261 そんな規則は誰も守っていない(4)

「はっ、はっ、はっ……」


 息をきらしながら、がちゃんと勢いよく鉄扉を閉めた。


 どこをどう走ったのかわからない。気がつけば俺は小屋にいた。薄暗いホールの中、閉めきった扉に背もたれてへたりこみ、死にかけた犬のように荒い息をついていた。


「はあ、はあ、はあ……」


 Tシャツの襟首からジーンズの先に至るまでぐっしょりと湿っていた。こうしている間も汗は滝のように頬を伝い落ち、首筋を流れてTシャツに染みていった。


 咽の奥に塩辛くヒリつくような違和感があった。……たしか高校の体育で千五百メートル走のタイムをとったときもこんな感じだったと妙に懐かしく思い、ぜいぜいと息だけで文字通り苦笑した。


「はあ……はあ……」


 充分に呼吸が落ち着くまでにはだいぶかかった。できればずっとその場に座っていたい気分だったが俺は立ちあがり、ふらふらと覚束ない足どりで洗面所に向かった。

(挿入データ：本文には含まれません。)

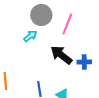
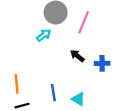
black arrow: (61, 55) -> (77, 56), size x0.6

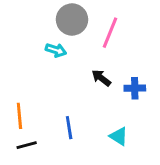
cyan arrow: (44, 35) -> (56, 50), turned 56
cyan triangle: (78, 99) -> (119, 136), moved

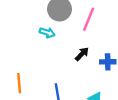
black arrow: (101, 78) -> (82, 54), turned 96

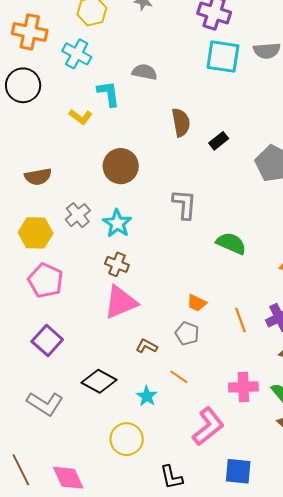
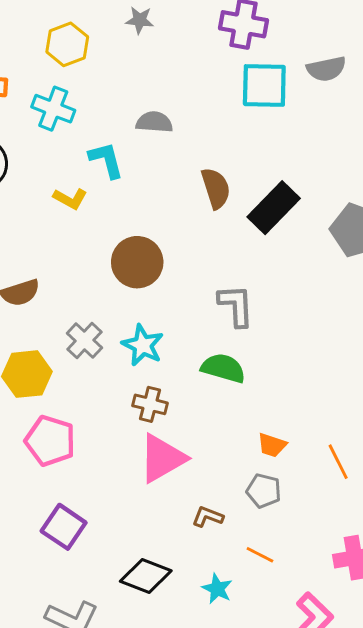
black rectangle: (219, 141) -> (274, 208), size x1.8
green semicircle: (231, 243) -> (223, 368), moved

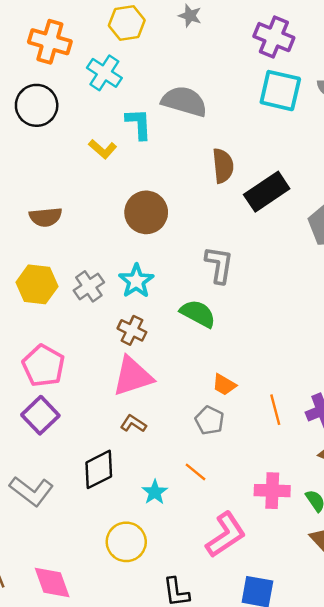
gray semicircle: (154, 122) -> (184, 101), size x1.5
gray cross: (84, 341) -> (89, 286), moved
pink pentagon: (50, 441) -> (43, 366), moved
brown L-shape: (208, 517) -> (133, 424), moved
black diamond: (146, 576) -> (99, 469), turned -60

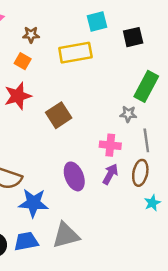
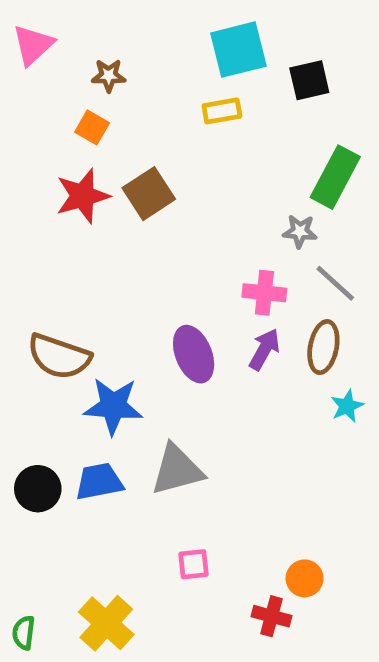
cyan square: (97, 22) -> (238, 50), size x1.4
yellow rectangle: (75, 53) -> (222, 111), moved, size x0.6
brown square: (59, 115) -> (149, 194), moved
gray line: (146, 140) -> (335, 283), turned -40

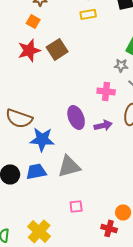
purple arrow: (264, 349) -> (103, 125), moved, turned 48

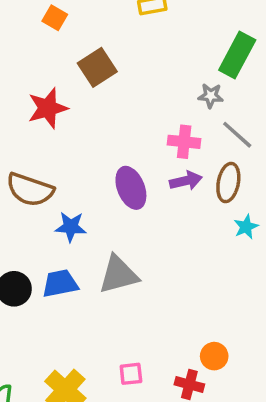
red star: (29, 50) -> (48, 108), moved
purple arrow: (103, 125) -> (186, 181), moved
blue star: (42, 139) -> (71, 227), size x0.7
pink square: (76, 206) -> (131, 374), moved

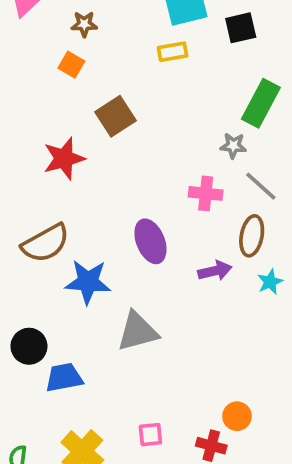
purple arrow: (186, 181) -> (215, 271), moved
brown semicircle: (30, 190) -> (46, 243), turned -48
blue star: (71, 227) -> (88, 282), size x1.4
blue trapezoid: (60, 283) -> (64, 378), moved

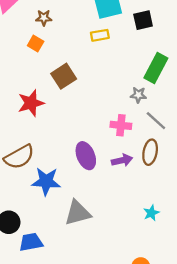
purple arrow: (215, 271) -> (122, 160), moved
cyan star: (270, 282) -> (151, 213), moved

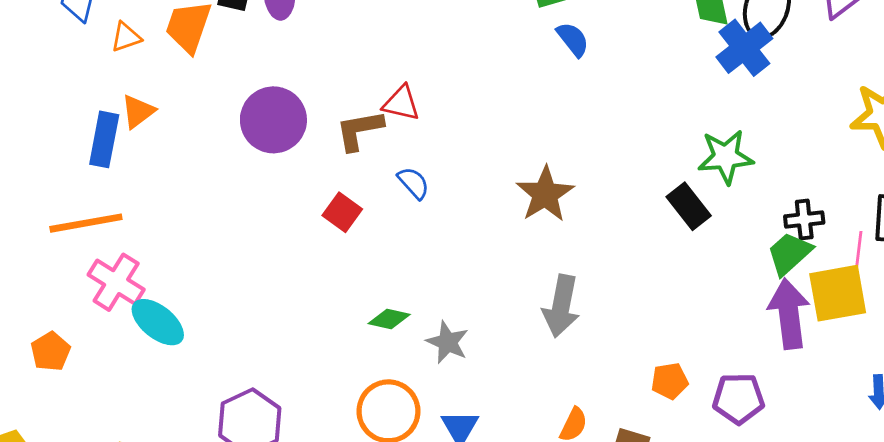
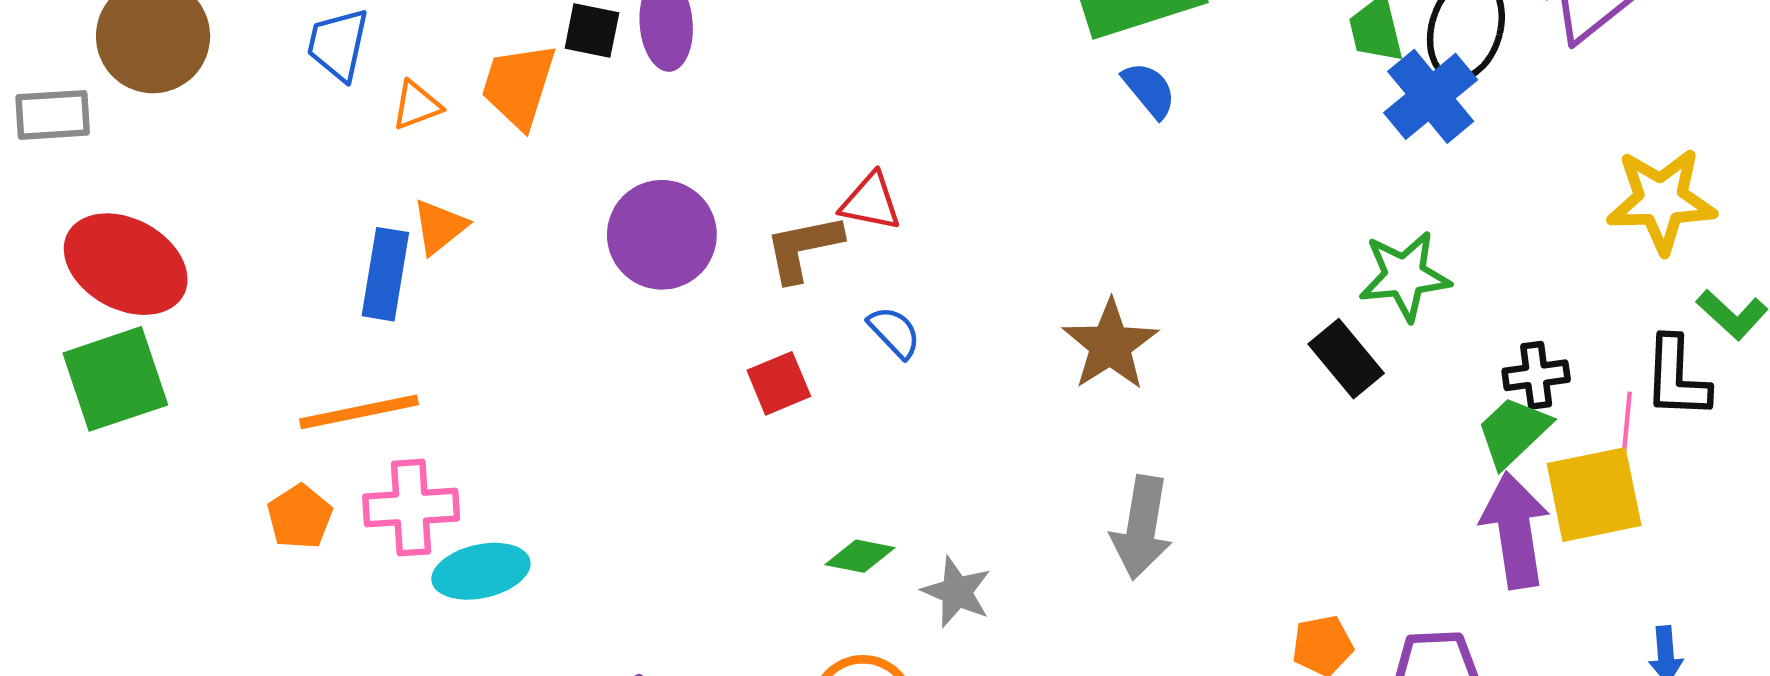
red square: (342, 212) -> (779, 383), turned 33
pink cross: (116, 282) -> (411, 508), turned -34
cyan ellipse: (158, 322) -> (481, 571), turned -50
orange pentagon: (50, 351) -> (300, 517), moved

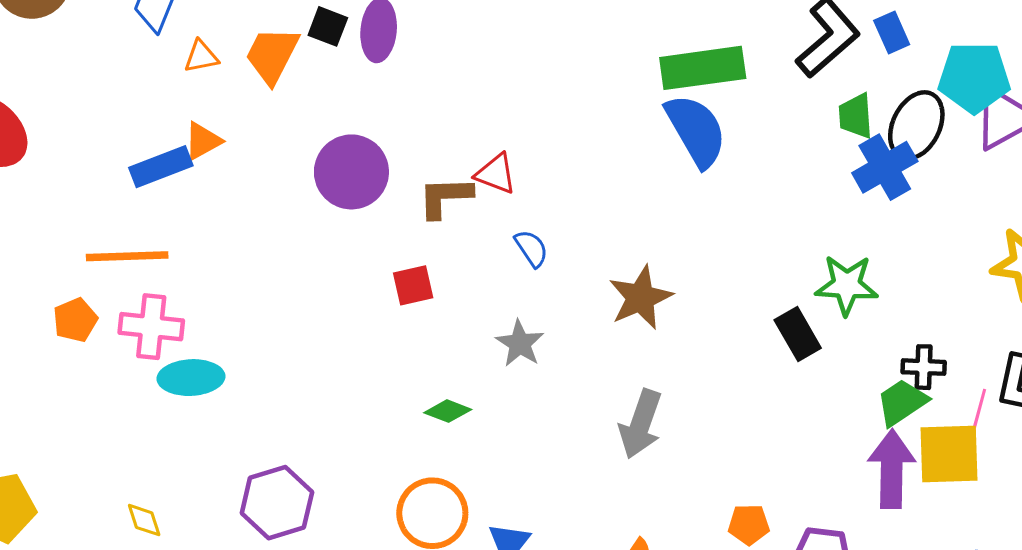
blue semicircle: (1149, 90) -> (696, 130), size x1.8
blue rectangle: (385, 274) -> (161, 167), turned 50
blue semicircle: (894, 332) -> (531, 248), moved
gray star: (957, 592) -> (520, 343), moved

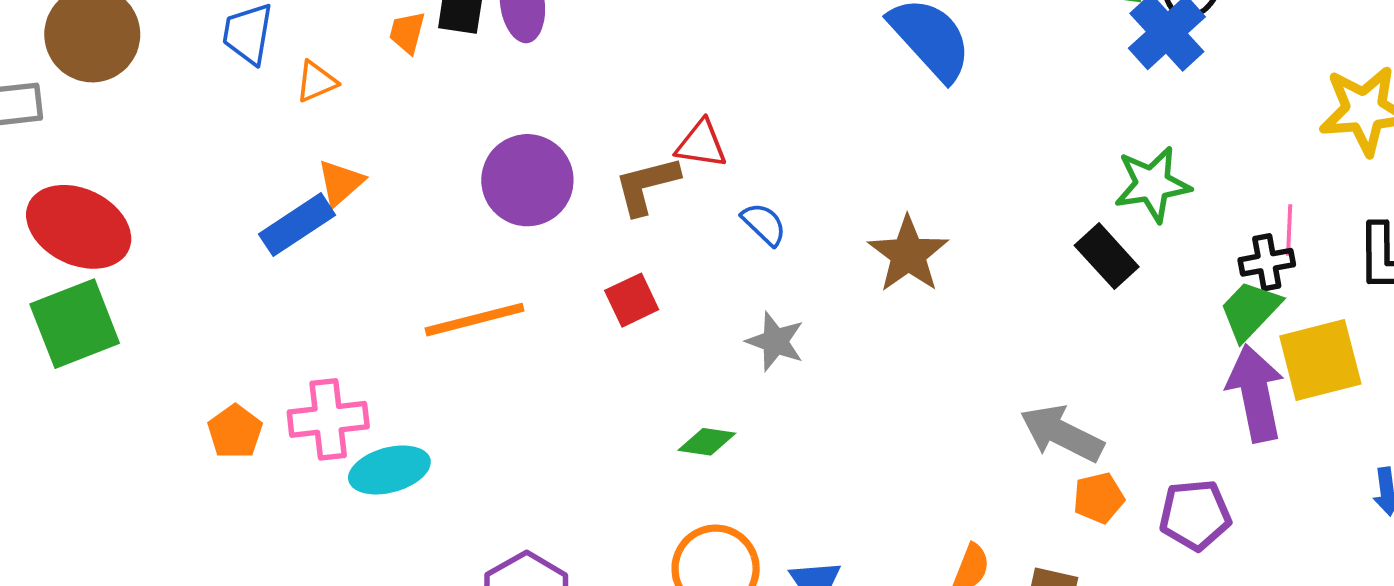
orange trapezoid: (272, 55) -> (407, 32), moved, size x0.6
orange line: (127, 256) -> (474, 320), moved
pink line: (979, 409) -> (1289, 230), moved
gray arrow: (641, 424) -> (1062, 433), moved, turned 110

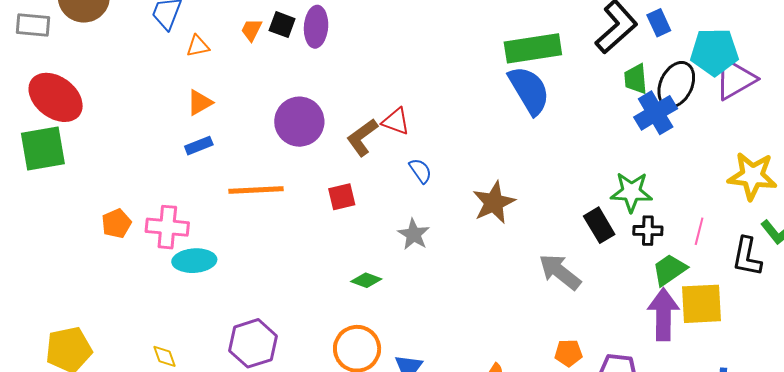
brown L-shape: (647, 185) -> (362, 137), turned -33
blue rectangle: (297, 225) -> (199, 146), moved, size x0.7
black cross: (1267, 262) -> (648, 231), moved
gray arrow: (1062, 433) -> (560, 272), moved

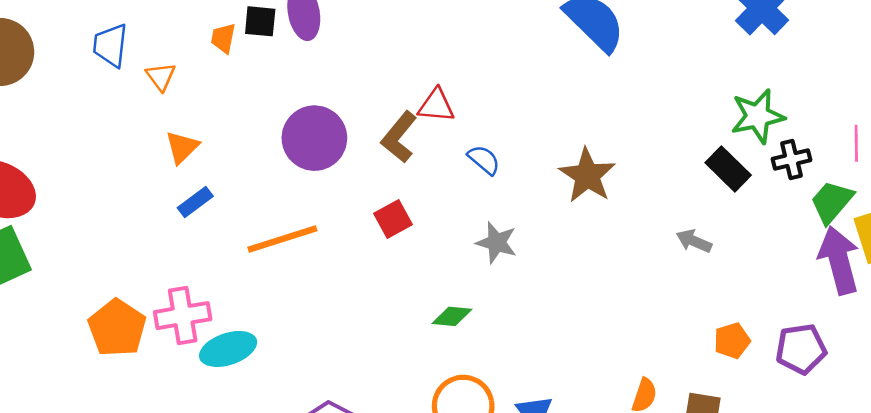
orange triangle: (198, 46) -> (161, 77), turned -40
orange pentagon: (116, 223) -> (117, 328), size x1.5
gray arrow: (560, 272) -> (694, 241), size x0.6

貪るように水を飲んだあとぐしょぐしょのTシャツを脱ぎ捨て、階段をのぼり部屋に入るとそのまま寝台に倒れこんだ。


「……」


 うつむけに倒れ伏したまましばらく動けなかった。雨粒が屋根を打つ音をぼんやり聞きながら、また少し雨が強くなったことを思った。


 そうしている間も汗は流れ続け、身体の下の布団がみるみる湿ってゆくのを感じたが、俺はそのままでいた。重く水を吸ったジーンズを脱ぐことさえしなかった。


「……何だったんだよ、あれは」


 さっきの出来事を思い出して小さく身震いした。そこかしこに響いていた銃声からするとかなり広い範囲での銃撃戦だったようだ。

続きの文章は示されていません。